Après des échanges une nouvelle fois très nombreux, nous avons pu aboutir à un accord sur les sujets qui restaient en discussion, à commencer par la durée de l'expérimentation : pour que celle-ci puisse remplir son office, il faut une véritable évaluation et il importe que le Parlement ait le temps, sur la base de cette évaluation, de se prononcer pour ou contre sa pérennisation. C'est la raison pour laquelle le compromis que nous avons trouvé entre la date du 30 juin 2025 voulue par le Sénat et celle qui était proposée par l'Assemblée nationale nous semble être un bon compromis, la date retenue étant le 31 mars 2025. Le rapport d'évaluation devra quant à lui être rendu le 31 décembre 2024.
De même, sur la durée de conservation des images utilisées comme données d'apprentissage des algorithmes, nous n'avions pas tout à fait la même approche : nous pensions que l'entraînement devait se faire sur des flux d'images quand les députés trouvaient préférable qu'il se fasse sur un stock d'images. Là encore, un délai d'un an nous paraît une bonne solution. Nous vous proposons également la réécriture des dispositions relatives à la priorité donnée aux entreprises respectant les exigences de protection fixées par l'Agence nationale de la sécurité des systèmes d'information (Anssi) en matière de cybersécurité, en en conservant bien évidement le principe.
Il nous semblait par ailleurs important de maintenir l'inscription dans le « dur » du code du sport de la possibilité de procéder à des tests génétiques dans le cadre de la lutte contre le dopage ; cette disposition a été retenue par l'Assemblée nationale et la navette a permis de la renforcer - nous nous en félicitons.
Le Sénat acte le fait que la Polynésie française n'est pas en mesure, dans l'immédiat, d'introduire une nouvelle loi du pays relative à la lutte contre le dopage : nous concédons en conséquence l'homologation des peines prévues par les lois du pays actuellement en vigueur.
Je dirai quelques mots sur les articles 12 à 13 bis, dont notre commission des lois avait délégué l'examen à la commission de la culture.
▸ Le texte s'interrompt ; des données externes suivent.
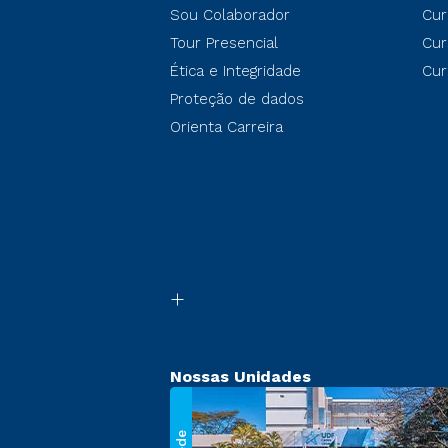
Sou Colaborador
Cur
Tour Presencial
Cur
Ética e Integridade
Cur
Proteção de dados
Orienta Carreira
Nossas Unidades
Sede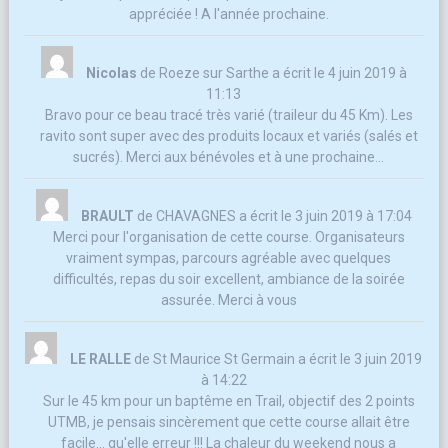
appréciée ! A l'année prochaine.
Nicolas
de
Roeze sur Sarthe
a écrit le
4 juin 2019
à
11:13
Bravo pour ce beau tracé très varié (traileur du 45 Km). Les
ravito sont super avec des produits locaux et variés (salés et
sucrés). Merci aux bénévoles et à une prochaine...
BRAULT
de
CHAVAGNES
a écrit le
3 juin 2019
à
17:04
Merci pour l'organisation de cette course. Organisateurs
vraiment sympas, parcours agréable avec quelques
difficultés, repas du soir excellent, ambiance de la soirée
assurée. Merci à vous
LE RALLE
de
St Maurice St Germain
a écrit le
3 juin 2019
à
14:22
Sur le 45 km pour un baptême en Trail, objectif des 2 points
UTMB, je pensais sincèrement que cette course allait être
facile... qu'elle erreur !!! La chaleur du weekend nous a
Nous nous réjouissons que le principe d'une billetterie électronique ait été conservé par l'Assemblée nationale - c'est la traduction du rapport d'information du Sénat sur les événements survenus au Stade de France. Nous avons admis que les premières infractions pénales commises de manière isolée pouvaient être moins réprimées, tout en maintenant la nécessité d'une réponse pénale qui soit à la hauteur des troubles que causent les intrusions dans les stades et sur les terrains de sport. J'ajoute que nous avons accepté les dispositions introduites par l'Assemblée nationale sur l'articulation entre la mesure administrative d'interdiction de stade et la peine complémentaire.
Concernant l'article 17 relatif au repos dominical, qui était délégué au fond à la commission des affaires sociales, nous avons concédé, après échange, que la procédure prévue par l'Assemblée nationale, certes plus complexe, réduisait les risques de contentieux et, sous réserve d'une modification, pouvait répondre à l'objectif de pragmatisme et de proximité recherché par le Sénat. Nous nous sommes également entendus pour fixer les dates de début et de fin de la dérogation au 15 juin et au 30 septembre 2024.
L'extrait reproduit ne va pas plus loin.